H_M = (M + R1 * M(M1) +… + Rn * M(Mn)/(1 + R1 +… + Rn)

Where M is the basic metric, Mi are other interesting measures, Ri are correctly selected coefficients, M(Mi) are functions.

The functions M(Mi) and coefficients Ri are calculated using regression analysis or problem analysis for a specific program.

The Zolnovsky, Simmons, Thayer metric is also a weighted sum of various indicators. There are two options for this metric:

(structure, interaction, volume, data) SUM(a, b, c, d).

(interface complexity, computational complexity, I/O complexity, readability) SUM(x, y, z, p).
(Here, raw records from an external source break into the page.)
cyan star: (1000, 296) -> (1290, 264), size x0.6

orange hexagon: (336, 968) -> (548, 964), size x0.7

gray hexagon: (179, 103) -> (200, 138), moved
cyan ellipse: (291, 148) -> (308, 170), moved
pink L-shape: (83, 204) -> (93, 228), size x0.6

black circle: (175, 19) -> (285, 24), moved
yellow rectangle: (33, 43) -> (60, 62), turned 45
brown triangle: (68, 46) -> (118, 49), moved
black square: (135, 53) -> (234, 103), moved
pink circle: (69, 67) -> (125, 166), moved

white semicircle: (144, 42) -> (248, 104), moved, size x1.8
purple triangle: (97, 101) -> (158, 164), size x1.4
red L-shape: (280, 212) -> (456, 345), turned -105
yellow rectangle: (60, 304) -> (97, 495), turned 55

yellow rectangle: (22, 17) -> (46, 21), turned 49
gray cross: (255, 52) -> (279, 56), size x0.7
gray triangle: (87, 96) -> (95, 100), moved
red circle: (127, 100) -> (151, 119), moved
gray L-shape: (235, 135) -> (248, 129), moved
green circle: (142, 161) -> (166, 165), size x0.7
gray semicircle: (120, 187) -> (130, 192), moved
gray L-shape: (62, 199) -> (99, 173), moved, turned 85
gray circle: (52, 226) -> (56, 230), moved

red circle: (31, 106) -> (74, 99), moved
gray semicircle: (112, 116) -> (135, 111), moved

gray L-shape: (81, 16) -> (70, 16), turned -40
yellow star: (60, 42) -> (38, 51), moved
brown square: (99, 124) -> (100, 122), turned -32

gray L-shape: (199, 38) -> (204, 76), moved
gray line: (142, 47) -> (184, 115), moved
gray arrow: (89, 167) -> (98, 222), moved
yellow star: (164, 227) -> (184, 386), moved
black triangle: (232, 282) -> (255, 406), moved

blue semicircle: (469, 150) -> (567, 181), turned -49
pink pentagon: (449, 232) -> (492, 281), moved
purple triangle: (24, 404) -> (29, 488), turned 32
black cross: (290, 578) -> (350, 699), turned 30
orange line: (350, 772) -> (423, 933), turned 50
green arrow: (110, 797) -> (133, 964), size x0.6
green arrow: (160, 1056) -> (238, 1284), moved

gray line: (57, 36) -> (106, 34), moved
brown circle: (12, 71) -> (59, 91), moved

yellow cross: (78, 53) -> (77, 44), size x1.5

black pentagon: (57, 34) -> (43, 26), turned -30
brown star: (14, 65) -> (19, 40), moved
The metrics used in each option are selected depending on the specific task, the coefficients - depending on the value of the metric for making a decision in this case.

Conclusion

To summarize, I would like to note that there is not a single universal metric. Any monitored metric characteristics of the program must be monitored either depending on each other or depending on the specific task; in addition, hybrid measures can be used, but they also depend on simpler metrics and also cannot be universal. Strictly speaking, any metric is just an indicator that strongly depends on the language and programming style, so no measure can be elevated to an absolute and no decisions can be made based only on it.